If a salaried supervisor is close to the threshold, Jacob would advise the owner to “raise them up.”
“A lot of people work overtime,” Petrey says. “Most owners try to compensate fairly.” So either closing the gap or paying overtime “won’t cost as much as some people think,” he says.
Unchanged is the 40-hour threshold. Whether an employee works four 10-hour days, five eight-hour days or four hours two days and eight hours four days, he doesn’t qualify for overtime unless he works more than 40 hours.
One challenge for employers is having the ability to offer compensatory time taken away. “It’s going to be really tough to offer flextime,” Petrey says. “Somehow they’re going to have to adjust.

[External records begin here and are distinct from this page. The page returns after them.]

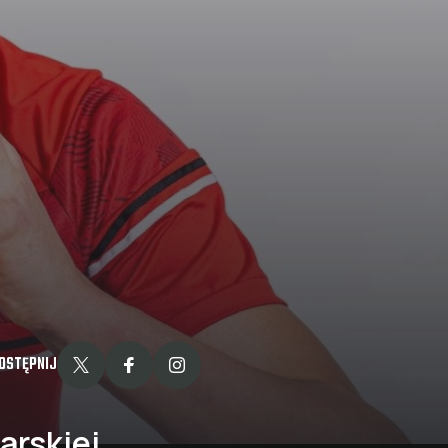
OSTĘPNIJ
karskiej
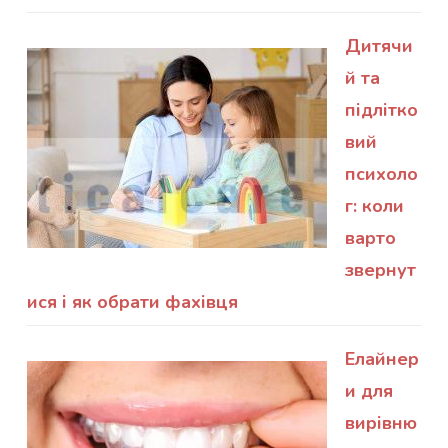
Дитячи
й та
підлітко
вий
психоло
г: коли
варто
звернут
ися і як обрати фахівця
Елайнер
и для
вирівню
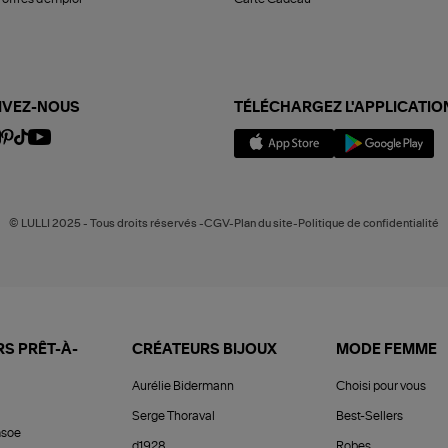
IVEZ-NOUS
TÉLÉCHARGEZ L'APPLICATIO
© LULLI 2025 - Tous droits réservés -CGV-Plan du site-Politique de confidentialité
S PRÊT-À-
CRÉATEURS BIJOUX
MODE FEMME
Aurélie Bidermann
Choisi pour vous
Serge Thoraval
Best-Sellers
soe
d1928
Robes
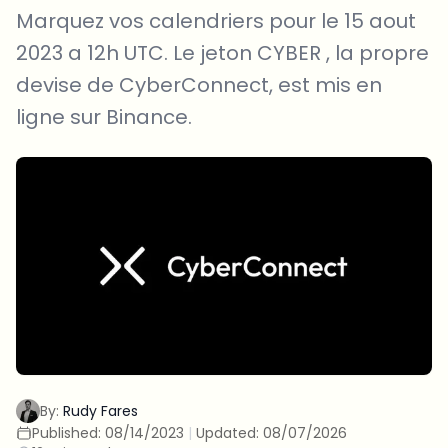
Marquez vos calendriers pour le 15 aout
2023 a 12h UTC. Le jeton CYBER , la propre
devise de CyberConnect, est mis en
ligne sur Binance.
By:
Rudy Fares
Published:
08/14/2023
|
Updated:
08/07/2026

We need some modification to allow for it. It’s important to both employer and employee.”
Managers of fast-food restaurants and department managers at retail stores paid less than $913 a week are the two groups that often work beyond 40 hours and aren’t paid for the extra hours they put in, Byler says. These managers often work beside the employees they supervise, he notes.
“Maybe we’ll see more part-time workers hired,” he says. He suggests it’s more likely part-time employees will see their hours increased and more duties reassigned to them.
Where private sector employers can raise their prices, the nonprofit sector cannot. Jacob points out. “Most of their income comes from government grants and [private] donations,” he says. “These people are not in it for the money. The employees buy into the mission, work hard and do a lot of work, put in a lot of extra time.”
They’re least able to afford the recordkeeping and “already are paying [their staffs] as much as they can,” the lawyer says. “They can’t afford to go too much higher,” so closing the gap to meet the new threshold will create more of a strain.
Their first option is “more appeals for volunteers,” Jacob says. The drawback is it takes a while to train volunteers. Not only that, turnover is high.